Crítico da operação Lava Jato, Homero Sabino acha que o combate a corrupção é importante, mas, assim como alertou na entrevista ao DM, um ano antes, volta a advertir para excessos que estão sendo cometidos. Ele discorda das condenações tendo por base as delações premiadas, alerta para ativismo de setores do Ministério Público, que a seu ver, acabaram com a persecução penal e com a prescrição.

“Eu continuo contra, como disse na minha entrevista (em 2016) os excessos da Lava Jato, contra a delação premiada. E sou contra. O Ministério Público hoje é o Quarto Poder. A ação penal hoje está com ele na delação premiada que o juiz não pode interferir. Isto é um absurdo!  Como foi dito na matéria que este jornal fez em dezembro, a delação premiada existiu na revolução. Eles obrigavam (a delação) sob tortura. Eles prendiam já para buscar provas para processar aqueles que eram contra a revolução, como os jornalistas que não se rendiam e tudo mais. Em 1964, como você escreveu naquela matéria feita em dezembro,  eu arquivei o processo contra 250 pessoas que foi feito apenas com base em delações”, ressalta.

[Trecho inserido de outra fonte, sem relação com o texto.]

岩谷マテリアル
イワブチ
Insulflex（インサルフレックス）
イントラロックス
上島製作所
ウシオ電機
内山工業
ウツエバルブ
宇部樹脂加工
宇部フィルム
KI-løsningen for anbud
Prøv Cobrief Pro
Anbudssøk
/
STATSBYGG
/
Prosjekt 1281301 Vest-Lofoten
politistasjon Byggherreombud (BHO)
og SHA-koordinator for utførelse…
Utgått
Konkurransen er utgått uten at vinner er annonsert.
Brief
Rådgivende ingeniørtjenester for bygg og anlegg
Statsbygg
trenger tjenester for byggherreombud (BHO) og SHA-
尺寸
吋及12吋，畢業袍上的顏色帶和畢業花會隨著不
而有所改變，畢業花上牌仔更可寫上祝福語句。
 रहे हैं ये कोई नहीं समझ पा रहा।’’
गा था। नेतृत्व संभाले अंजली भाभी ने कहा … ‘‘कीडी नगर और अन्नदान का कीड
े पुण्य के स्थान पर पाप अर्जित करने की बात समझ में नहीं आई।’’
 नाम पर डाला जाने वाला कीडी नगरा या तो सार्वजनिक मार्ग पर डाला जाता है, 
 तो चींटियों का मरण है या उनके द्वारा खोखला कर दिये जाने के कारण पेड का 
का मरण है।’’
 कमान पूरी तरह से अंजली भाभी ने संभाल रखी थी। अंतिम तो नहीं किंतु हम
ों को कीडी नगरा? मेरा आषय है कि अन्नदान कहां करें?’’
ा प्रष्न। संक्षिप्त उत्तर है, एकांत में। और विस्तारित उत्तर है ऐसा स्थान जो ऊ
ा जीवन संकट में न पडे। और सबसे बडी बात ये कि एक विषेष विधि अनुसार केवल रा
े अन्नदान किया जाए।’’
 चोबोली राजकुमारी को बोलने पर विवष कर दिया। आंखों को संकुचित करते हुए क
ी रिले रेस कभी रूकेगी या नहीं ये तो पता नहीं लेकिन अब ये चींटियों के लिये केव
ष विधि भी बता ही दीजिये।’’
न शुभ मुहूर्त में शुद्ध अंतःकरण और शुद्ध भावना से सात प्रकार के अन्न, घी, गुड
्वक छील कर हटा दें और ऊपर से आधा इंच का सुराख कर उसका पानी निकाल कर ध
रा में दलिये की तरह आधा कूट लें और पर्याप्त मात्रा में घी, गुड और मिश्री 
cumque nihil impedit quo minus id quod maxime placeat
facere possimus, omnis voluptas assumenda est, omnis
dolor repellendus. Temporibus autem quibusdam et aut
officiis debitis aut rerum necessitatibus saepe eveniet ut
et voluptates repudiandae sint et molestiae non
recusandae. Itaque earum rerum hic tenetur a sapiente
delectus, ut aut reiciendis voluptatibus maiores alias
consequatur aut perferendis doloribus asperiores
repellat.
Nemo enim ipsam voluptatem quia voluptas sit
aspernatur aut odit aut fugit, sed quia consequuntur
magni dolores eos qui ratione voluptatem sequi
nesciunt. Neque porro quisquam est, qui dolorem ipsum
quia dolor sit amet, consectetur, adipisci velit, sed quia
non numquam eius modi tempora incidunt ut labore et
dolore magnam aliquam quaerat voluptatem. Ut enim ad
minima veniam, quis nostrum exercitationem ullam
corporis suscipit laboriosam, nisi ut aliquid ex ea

O ex-presidente do TJ-GO salienta que nos termos das condenações feitas no âmbito da Lava Jato a persecução penal está acabada. “Estão aproveitando e encurtam ela, e vão direto aquele que foi condenado a 30 anos, e que vai fazer uma delação. Pode até ter um fundo de verdade e uma parte verdadeira, mas será que é desse jeito que uma Justiça funciona? Só com três juízes famosos no país. Será que só estes três resolvem o problema do Brasil?”, questiona. “A prescrição, no meu modo de entender, também tem que ser respeitada”, arremata.

 

Presunção de inocência

Para Homero Sabino, o juiz garantista, com todo cuidado e com toda seriedade,  deve garantir os direitos do processado, dando-lhe amplo campo para a sua defesa. “O juiz é preparado para isto, para não haver excesso, para não haver prova falsa, para não desmoralizar a pessoa antes de ser julgada ou condenada”, ensina. Sabino diz que é à favor da responsabilização direta do promotor e até do juiz se ele não estuda o processo e conscientemente age dolosamente na sua sentença.

Anistia

Refletindo sobre a crise política e institucional que hoje assola o país, o ex-desembargador relembra os pactos sociais que levaram ao fim da ditadura militar. Ele salienta que os Três Poderes devem se mirar na Anistia, que foi aprovada em 1979, que incluiu perseguidos e perseguidores, pacificando o país e abrindo caminho para a volta da democracia e do Estado de Direito. Sua avaliação é que deve ser feita uma nova concertação nacional, para que as instituições possam retomar o equilíbrio e a independência entre os Três Poderes.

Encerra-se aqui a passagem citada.